# zippered tivo....used to work with tytools now NOTHING help please



## sparks (May 10, 2004)

Well it had worked fine for months.
Now I try to use tytools and start server and it says
failed..
So I check tivoweb and all is cool.
Hackman shows tytool tserver started.
So I shutdown and restart tytools and since the server shows running
I don't do anything but hit refresh.
it says failed to connect. Like the server is not running or I have no connect
thru my linksys or something but tivoweb is connected to it and running fine.


What am I doing wrong...anyone know what I need to to do fix this?

thanks big time for any help


sparks


----------



## ttodd1 (Nov 6, 2003)

right IP address for the Tivo? Have you changed the bash prompt on it?


----------



## sparks (May 10, 2004)

I have the color bash prompt that was included with zipper I have no problem telenetting to the unit.

yep I have the right address. Even tried a different usb adapter and both worked about 2 weeks ago.


right now hackman shows tivo telnet, tivoweb plus,endpadplus,tivo ftp, cron scheduler, and tserver running.

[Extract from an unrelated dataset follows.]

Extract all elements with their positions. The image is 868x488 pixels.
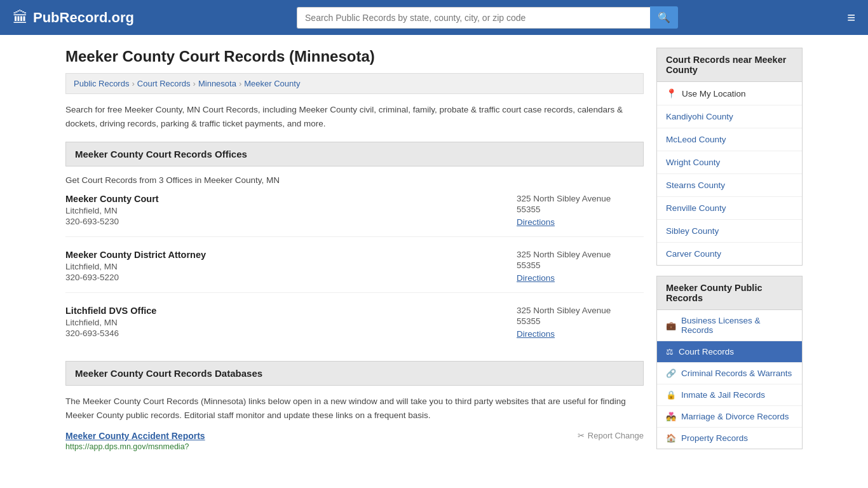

I am stumped, I don't know what to try now..Maybe a big hammer LOL


sparks


----------



## cheer (Nov 13, 2005)

Try switching to single socket mode; see if that makes a difference.


----------



## ttodd1 (Nov 6, 2003)

what is the path set for in tytools for the tserver


----------



## tbeckner (Oct 26, 2001)

sparks said:


> I have the color bash prompt that was included with zipper I have no problem telenetting to the unit.
> 
> yep I have the right address. Even tried a different usb adapter and both worked about 2 weeks ago.
> 
> ...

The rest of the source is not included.